Academic Program Director Mary Pat Dwyer leads the Tech Institute’s student programs, working closely with faculty to provide tailored coursework, specialized academic and career counseling, field visits, networking and mentoring opportunities, and more. Before the start of spring semester 2024, Mary Pat taught an intensive Week One seminar for first-year students entitled “Regulating Online Speech in the Age of Social Media.” To welcome new students to campus in the fall, she took incoming first-year students on an exclusive White House tour of the Office of the National Cyber Director and hosted an event for LL.M. students with the Tech Institute’s newest Faculty Advisor, Professor Filippo Lancieri.

During Georgetown University’s Tech & Society Week, Tech LL.M. students delivered lightning talks on the novel governance challenges presented by artificial intelligence (AI), and how their home countries are responding to those challenges, at Global Perspectives on AI Governance.

GLTR published two issues in 2024. The first issue explored social media content moderation, end-to-end encryption, and election technology. The second issue focused on artificial intelligence, drawing insights from the GLTR Symposium to explain the possible benefits and drawbacks of AI in the legal field. The issue also discussed other aspects of AI, such as deepfakes and generative AI sources.
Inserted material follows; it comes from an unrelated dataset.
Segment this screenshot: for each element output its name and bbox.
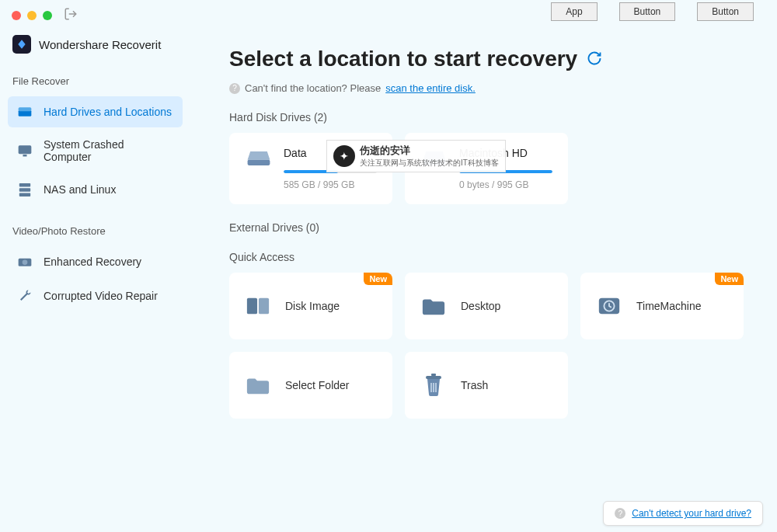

The journal also hosted the Georgetown Law Technology Review Symposium, featuring academics, government technologists, philosophers, and media experts, to discuss the use of AI in law.

Learn more about our students in the “Student Spotlight” series available here.

Event Highlights

It was a busy year! 

On behalf of Georgetown Law, the Tech Institute was honored to host the Privacy Law Scholars Conference in May 2024. This premier academic conference of privacy, law, and technology scholars, researchers, and practitioners provides an opportunity to incubate and critique privacy law scholarship.

Much of the year was focused on AI. In collaboration with the Berkman Klein Center for Internet and Society at Harvard University, the Tech Institute hosted The Global South, Geopolitics, and the U.S., Europe, and China’s Competition to Influence Global AI Regulation. The discussion centered around AI in Africa and the Global South, and how policies can protect labor, sustainability, and human rights.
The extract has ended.